1.2 Tokenization & Context Windows
AI-generated content may contain errors. Always verify against official sources.
1.2 Tokenization & Context Windows
Key Concepts: Tokens · BPE · Context length limits · Context explosion
Official Docs: OpenAI Tokenizer · Hugging Face Tokenizers
What is a Token?
LLMs do not process characters or words — they process tokens. A token is a chunk of text produced by a tokenizer, typically 3–4 characters on average in English.
import tiktoken
enc = tiktoken.encoding_for_model("gpt-4o")
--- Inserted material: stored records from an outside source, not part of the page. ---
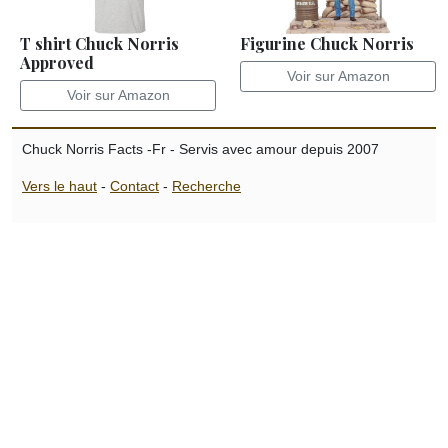
T shirt Chuck Norris
Figurine Chuck Norris
Approved
Voir sur Amazon
Voir sur Amazon
Chuck Norris Facts -Fr - Servis avec amour depuis 2007
Vers le haut
-
Contact
-
Recherche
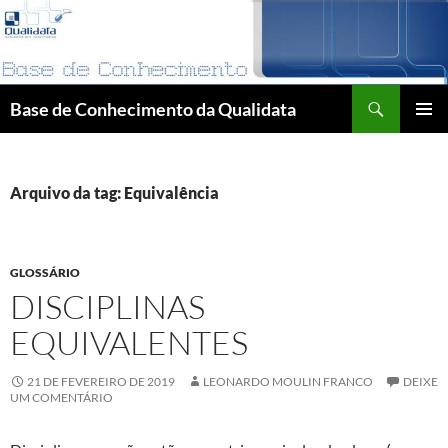
Pular
para
o
conteúdo
Pesquisar
Base de Conhecimento da Qualidata
MENU
PRINCI
Arquivo da tag: Equivalência
GLOSSÁRIO
DISCIPLINAS
EQUIVALENTES
21 DE FEVEREIRO DE 2019
LEONARDO MOULIN FRANCO
DEIXE
UM COMENTÁRIO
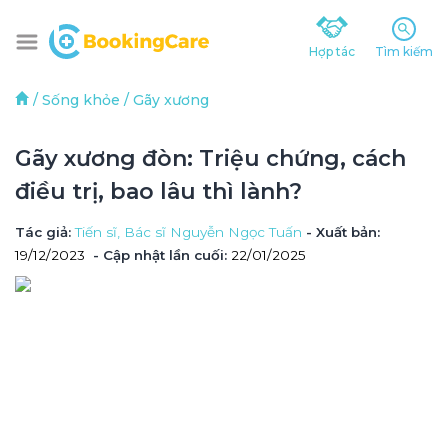
Hợp tác
Tìm kiếm
/
Sống khỏe
/
Gãy xương
Gãy xương đòn: Triệu chứng, cách 
điều trị, bao lâu thì lành?
Tác giả
: 
Tiến sĩ, Bác sĩ Nguyễn Ngọc Tuấn
 - Xuất bản: 
19/12/2023
- Cập nhật lần cuối:
22/01/2025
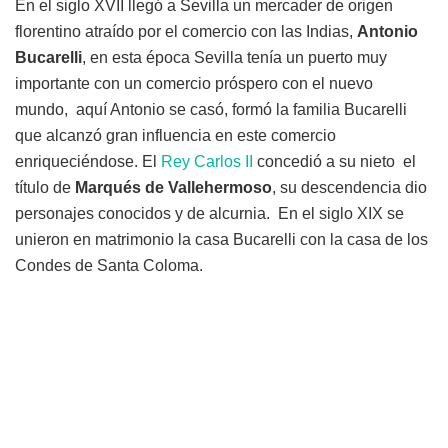
En el siglo XVII llegó a Sevilla un mercader de origen
florentino atraído por el comercio con las Indias,
Antonio
Bucarelli
, en esta época Sevilla tenía un puerto muy
importante con un comercio próspero con el nuevo
mundo, aquí Antonio se casó, formó la familia Bucarelli
que alcanzó gran influencia en este comercio
enriqueciéndose. El
Rey Carlos II
concedió a su nieto el
título de
Marqués de Vallehermoso
, su descendencia dio
personajes conocidos y de alcurnia. En el siglo XIX se
unieron en matrimonio la casa Bucarelli con la casa de los
Condes de Santa Coloma.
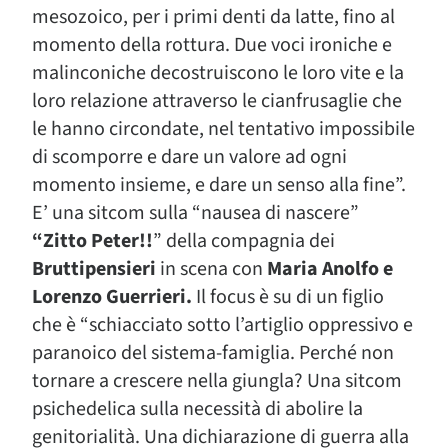
mesozoico, per i primi denti da latte, fino al
momento della rottura. Due voci ironiche e
malinconiche decostruiscono le loro vite e la
loro relazione attraverso le cianfrusaglie che
le hanno circondate, nel tentativo impossibile
di scomporre e dare un valore ad ogni
momento insieme, e dare un senso alla fine”.
E’ una sitcom sulla “nausea di nascere”
“Zitto Peter!!
” della compagnia dei
Bruttipensieri
in scena con
Maria Anolfo e
Lorenzo Guerrieri.
Il focus è su di un figlio
che è “schiacciato sotto l’artiglio oppressivo e
paranoico del sistema-famiglia. Perché non
tornare a crescere nella giungla? Una sitcom
psichedelica sulla necessità di abolire la
genitorialità. Una dichiarazione di guerra alla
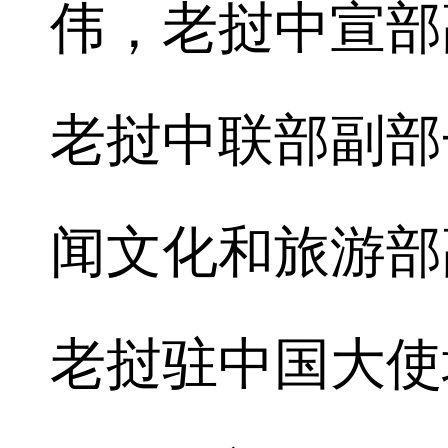
伟，老挝中宣部
老挝中联部副部
闻文化和旅游部
老挝驻中国大使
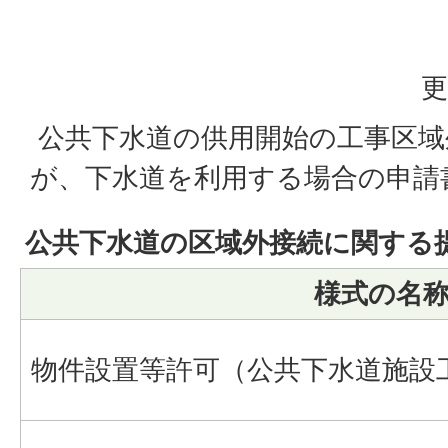
更
公共下水道の供用開始の工事区域
が、下水道を利用する場合の申請
公共下水道の区域外接続に関する
様式の名
物件設置等許可（公共下水道施設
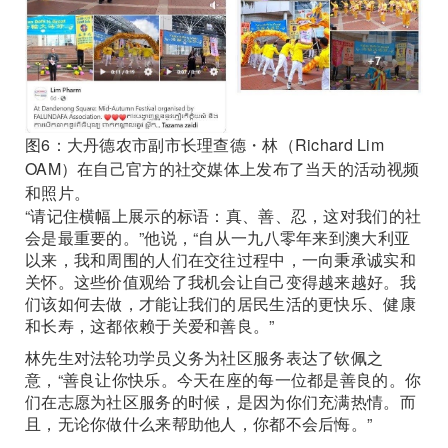
图6：大丹德农市副市长理查德・林（Richard Lim
OAM）在自己官方的社交媒体上发布了当天的活动视频
和照片。
“请记住横幅上展示的标语：真、善、忍，这对我们的社
会是最重要的。”他说，“自从一九八零年来到澳大利亚
以来，我和周围的人们在交往过程中，一向秉承诚实和
关怀。这些价值观给了我机会让自己变得越来越好。我
们该如何去做，才能让我们的居民生活的更快乐、健康
和长寿，这都依赖于关爱和善良。”
林先生对法轮功学员义务为社区服务表达了钦佩之
意，“善良让你快乐。今天在座的每一位都是善良的。你
们在志愿为社区服务的时候，是因为你们充满热情。而
且，无论你做什么来帮助他人，你都不会后悔。”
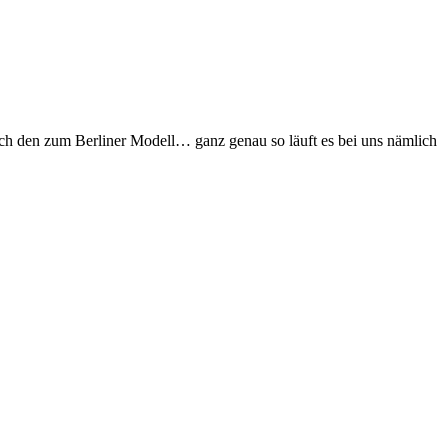
uch den zum Berliner Modell… ganz genau so läuft es bei uns nämlich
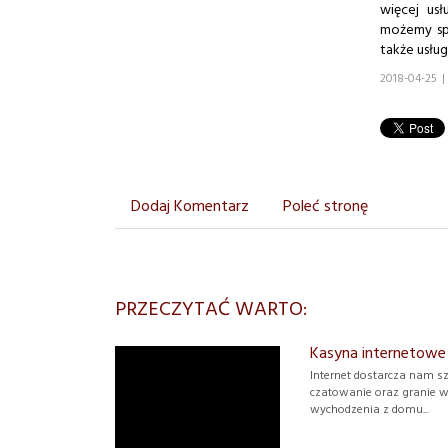
więcej usł
możemy spr
także usług
2018-04-25
|
Dodaj Komentarz
Poleć stronę
PRZECZYTAĆ WARTO:
Kasyna internetow
Internet dostarcza nam s
czatowanie oraz granie w 
wychodzenia z domu...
tokens = enc.encode("Large Language Models are fascinating!")
print(tokens) # list of integer IDs
print(len(tokens)) # 7
🔢 Rough rule: 1 token ≈ 0.75 English words. 1,000 tokens ≈ 750 words.
Byte-Pair Encoding (BPE)
Most modern LLMs use BPE tokenization:
- Start with individual bytes as base tokens
- Repeatedly merge the most frequent adjacent pair into a new token
- Repeat until the target vocabulary size is reached
"tokenization" → ["token", "ization"] # 2 tokens
"tokenize" → ["token", "ize"] # 2 tokens
"tok3nize" → ["tok", "3", "n", "ize"] # 4 tokens ← unusual text costs more
Why it matters:
- Non-English text, code, and numbers tokenize less efficiently
- API costs are per token — token awareness saves money
- Prompt formatting affects total token count
Context Window
The context window is the maximum number of tokens the model can process at once (prompt + response combined). Exceeding it raises an error.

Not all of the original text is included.